Yahoo hired Wenda Millard in late 2001, and she went on to instill a new sense of humility and customer service in the sales force. She was well connected to the pooh-bahs of branding and advertising and set out to help them understand and embrace the new medium and realize its potential. (Around the same time, MSN also hired an experienced magazine executive to reach out to ad agencies.) The new cooperative attitude between Silicon Valley and Madison Avenue is a big reason Internet advertising is booming once again: from $6 billion in 2002, it rose to around $9.4 billion in 2004. Yahoo, MSN, and AOL add up to 30% of the market, and Yahoo is the leader with around a 13% share. It's also the number-one brand on the Internet, according to Nielsen NetRatings, with 89 million unique visitors a month in the United States.

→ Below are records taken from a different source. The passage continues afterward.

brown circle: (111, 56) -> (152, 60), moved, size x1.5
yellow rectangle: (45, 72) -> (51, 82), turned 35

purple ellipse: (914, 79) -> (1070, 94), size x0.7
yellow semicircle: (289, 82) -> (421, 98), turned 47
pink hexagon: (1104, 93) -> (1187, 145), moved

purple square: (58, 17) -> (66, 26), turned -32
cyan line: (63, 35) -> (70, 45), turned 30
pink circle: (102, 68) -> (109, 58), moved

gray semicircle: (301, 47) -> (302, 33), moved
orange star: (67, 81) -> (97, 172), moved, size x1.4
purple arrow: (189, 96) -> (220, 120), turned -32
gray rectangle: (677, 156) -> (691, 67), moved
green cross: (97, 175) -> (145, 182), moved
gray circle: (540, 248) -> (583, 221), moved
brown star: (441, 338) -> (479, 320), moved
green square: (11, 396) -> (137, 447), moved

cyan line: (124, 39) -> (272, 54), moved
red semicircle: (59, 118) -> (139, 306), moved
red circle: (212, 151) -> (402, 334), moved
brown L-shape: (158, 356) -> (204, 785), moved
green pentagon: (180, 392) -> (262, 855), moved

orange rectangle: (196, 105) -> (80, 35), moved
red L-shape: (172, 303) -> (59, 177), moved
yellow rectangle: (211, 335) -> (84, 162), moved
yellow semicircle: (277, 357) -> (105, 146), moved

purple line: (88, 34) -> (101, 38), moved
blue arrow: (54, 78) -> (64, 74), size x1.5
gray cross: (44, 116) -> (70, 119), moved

Some of Yahoo's ad revenue -- the company won't say how much -- comes from the paid links that appear when you do an online search, an idea pioneered by its rival Google. But more and more is coming from branded advertisers. Yahoo's ad buyers now include more than 70 of America's top 100 advertisers. Ads are now by far the biggest source of Yahoo's revenues.
Before Millard became a pioneer in new media, she was a pathbreaker in old media. She started out selling ads for Ladies' Home Journal and New York magazine, then became one of Madison Avenue's best-placed insiders as the publisher of Adweek and the cofounder of Brandweek and Mediaweek. "I was paid to have breakfast, lunch, and dinner with the industry," she says. When she was named publisher of Family Circle in 1993 at age 38 (before it was acquired by the company that publishes Fast Company), she became the first woman ever to run one of the major women's magazines -- an idea that was considered rather shocking at the time. In 1996, at 41, she was considering rival offers to run conventional ad agencies when she was recruited to lead the sales effort at DoubleClick, a startup that was pioneering advertising on the Internet. "I'm too old, I'm overdressed, and I can't work with geeks," she thought. "But I became absolutely fascinated by the idea that for the first time in 50 years, since the birth of TV, we had a new medium. I didn't understand how the pipes worked, but I wanted to be there at the beginning of a new medium." Millard became DoubleClick's 14th employee.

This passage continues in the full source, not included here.